While governments continue to struggle with the problem of pollution in our cities we are slowly starting to wake up to the damaging effects of pollution - on our skin-, and becoming aware of the need to be more aware of what’s out there in the air, and be a little more defensive about our skin.
The different types of pollutants and the harm they inflict
Environmental pollution comes in multiple forms. Look out for solar ultraviolet radiation (UVR), polycyclic aromatic hydrocarbons (PAHs), volatile organic compounds (VOCs), heavy metals, nitrogen oxides (NOx), particulate matter (PM), ozone and cigarette smoke - all of which can affect our skin. PM2.5, which is very prevalent in smog, is too large to penetrate skin, but causes major damage to the skin's barrier function.
There are also studies showing that pollution can cause an increase in hyperpigmentation. There is one well-known study in Germany that compared urban with rural residents, and when other things like UV were controlled, the city-based women experienced around 22 per cent more hyperpigmentation.

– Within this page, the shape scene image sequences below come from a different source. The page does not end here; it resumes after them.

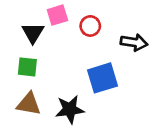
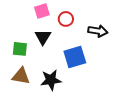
black triangle: (33, 33) -> (43, 37), moved

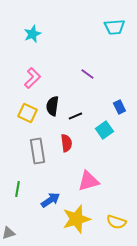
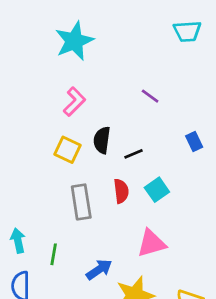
cyan star: (32, 34) -> (74, 41), size x1.6
cyan square: (104, 130) -> (157, 190), moved

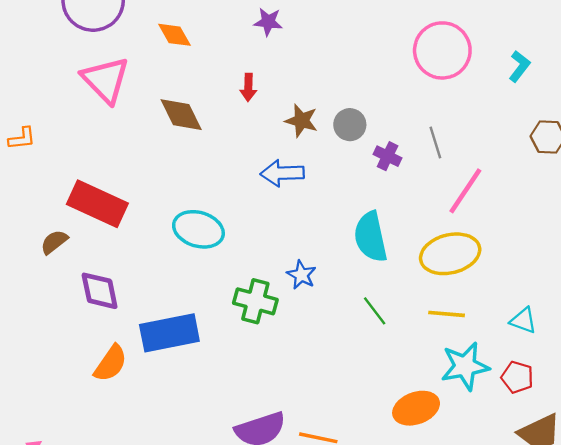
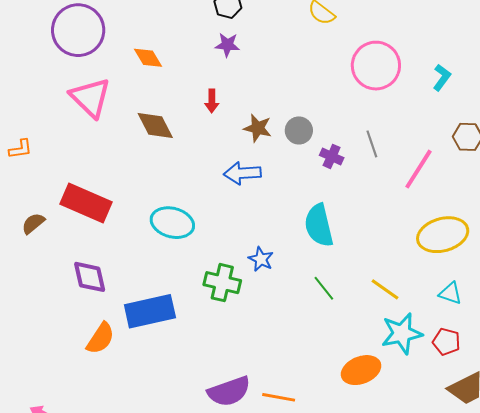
pink line: (465, 191) -> (419, 169), moved
brown semicircle: (54, 242) -> (33, 223), moved
yellow ellipse: (450, 254) -> (443, 235), moved
yellow line: (447, 314) -> (385, 289), turned 32

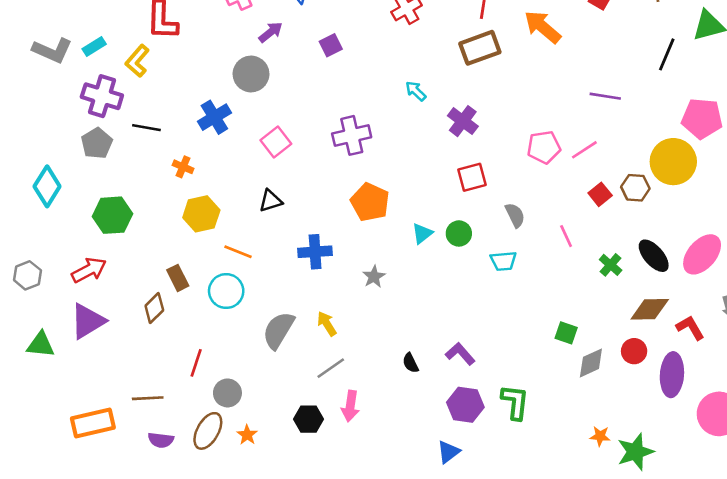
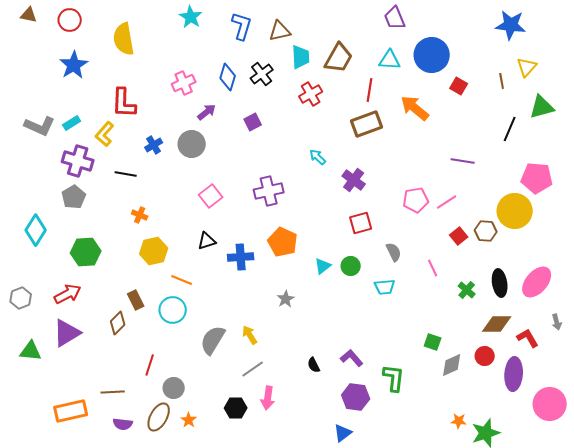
blue cross: (214, 117) -> (154, 145), moved, size x0.7
black line: (146, 128) -> (126, 174), moved
blue cross: (315, 252) -> (241, 257), moved
black ellipse: (654, 256) -> (500, 283), turned 32
green L-shape: (515, 402) -> (394, 378), moved

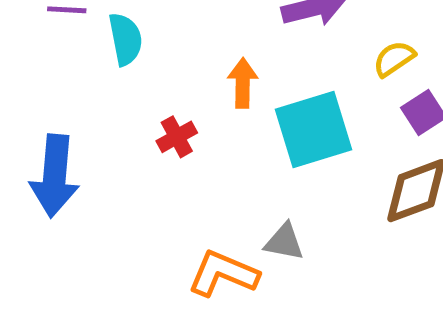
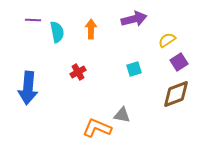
orange arrow: (243, 83) -> (91, 29), moved
cyan square: (313, 130) -> (134, 69), size x0.5

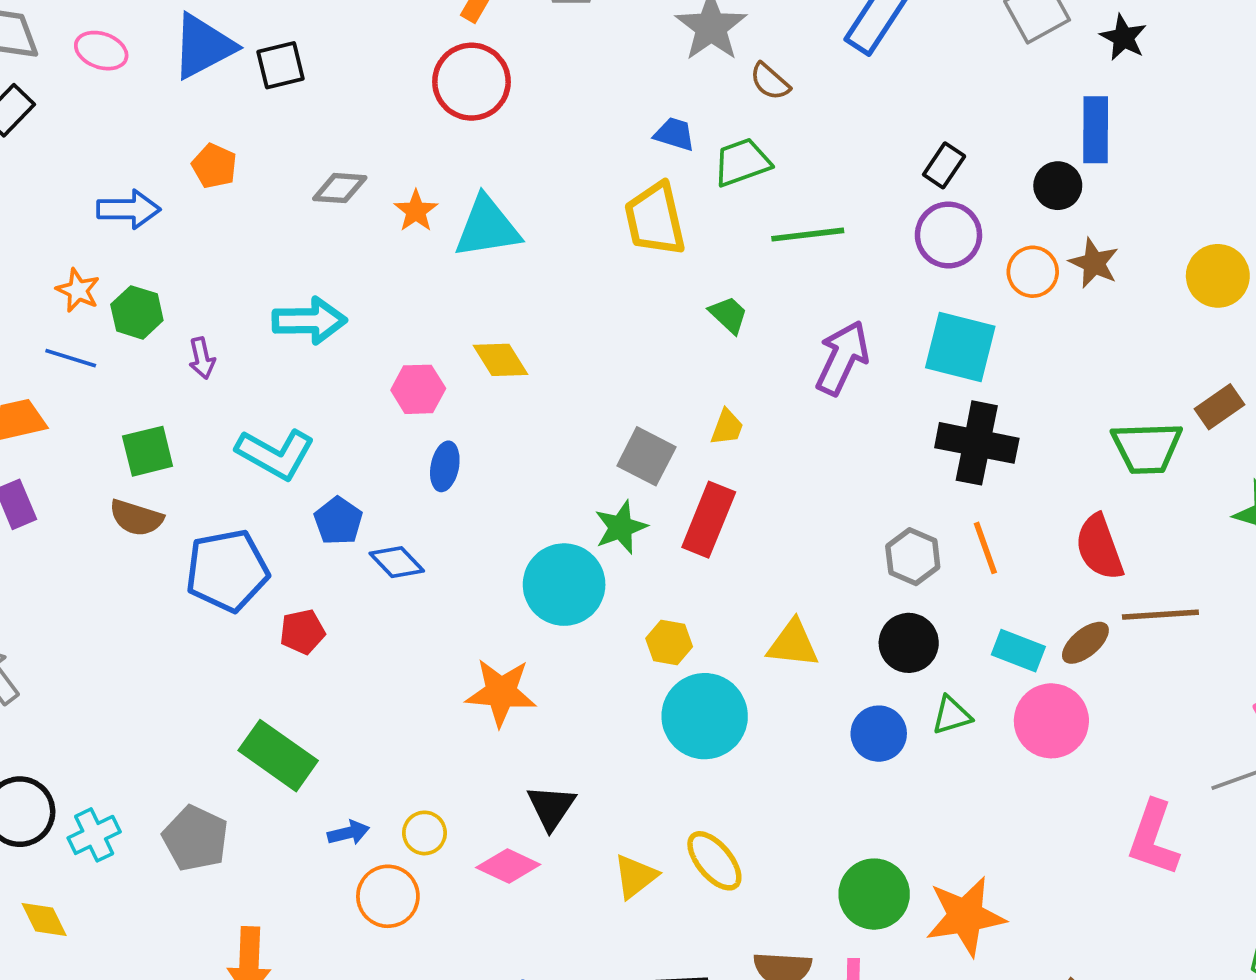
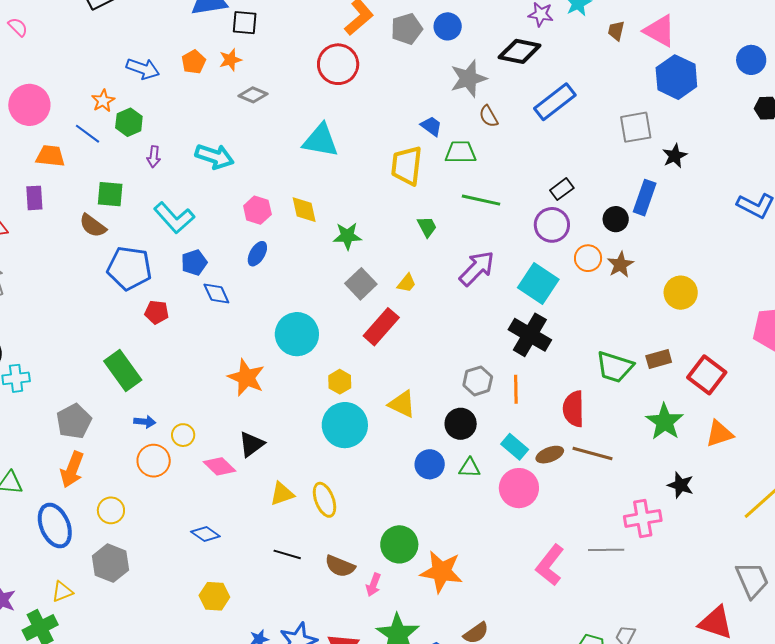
orange star: (416, 211) -> (230, 60), moved
green star: (621, 527) -> (347, 236), moved
gray pentagon: (195, 838) -> (74, 421), moved

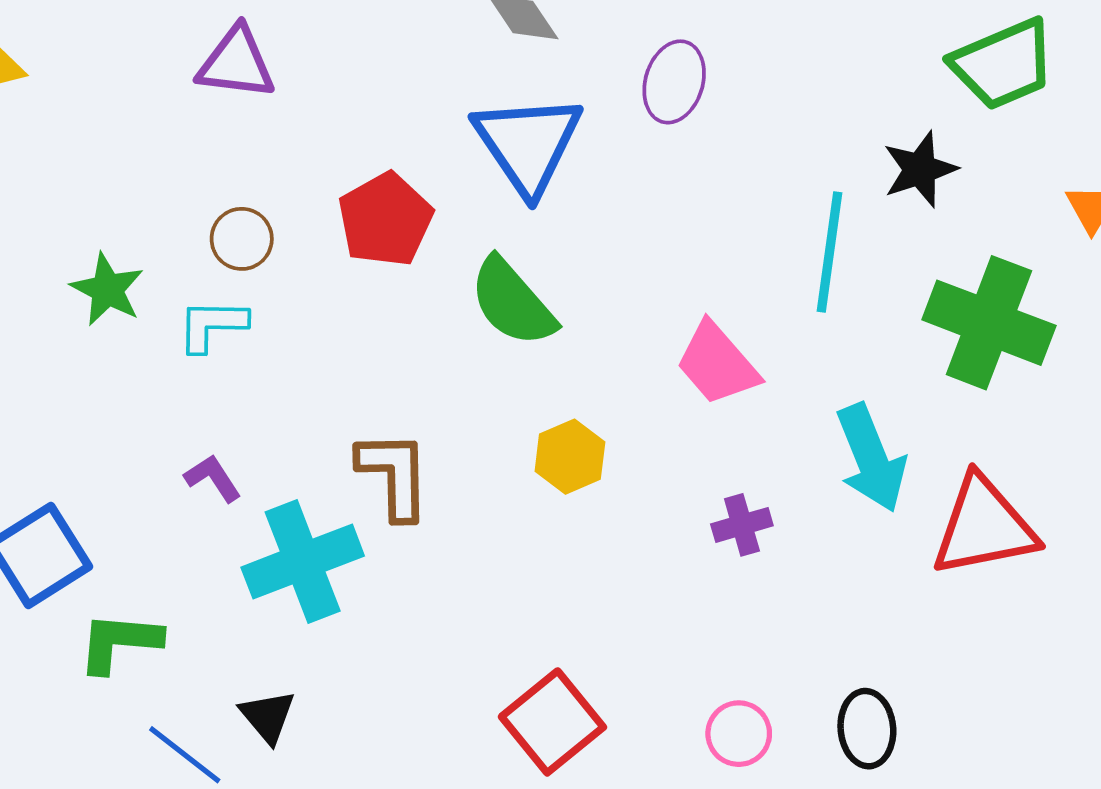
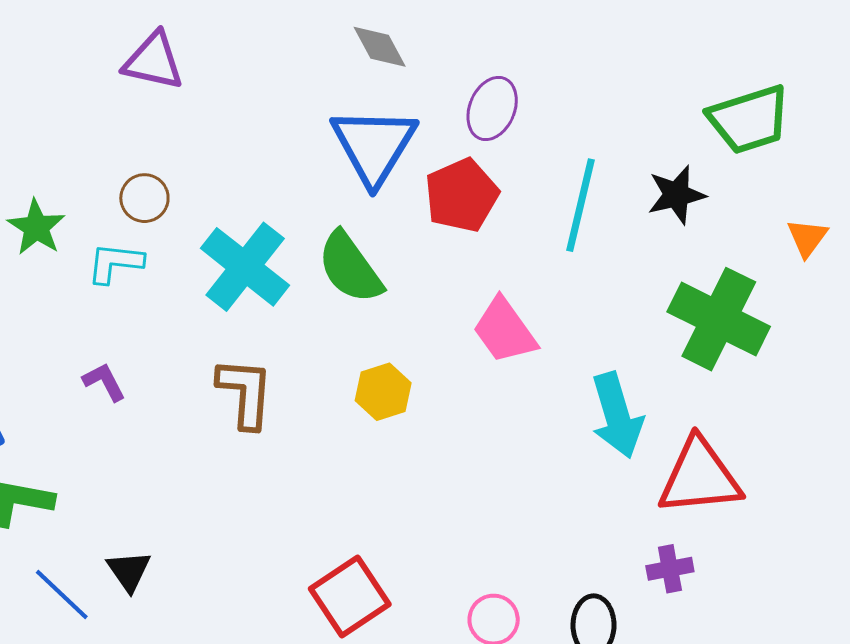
red pentagon: (385, 220) -> (462, 195), moved
cyan line: (830, 252) -> (580, 205), moved
purple cross: (742, 525) -> (670, 569), moved
cyan cross: (303, 562) -> (245, 267), moved, turned -36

What should we be doing to lower the risk to our skin health?
Cleansing is vital, especially during hot weather. Given that the combination of UV and pollution is especially potent in summer, it’s important to make sure you cleanse fully at night to remove particulate matter trapped in layers of SPF and makeup, especially if you exercise outdoors. Be mindful of the choice of product. To be effective, any anti-pollution product needs to contain (or be coupled with) UV protection - plus ingredients that are able to hydrate, strengthen and protect the natural skin barrier, bind to and neutralise heavy metals, combat inflammation, and deliver the right antioxidants in the required concentration and form to combat free-radical destruction of cells.
But that’s not all. Particulate matter can also clog pores, compromise skin function and even lead to premature signs of ageing, including lines and loss of firmness.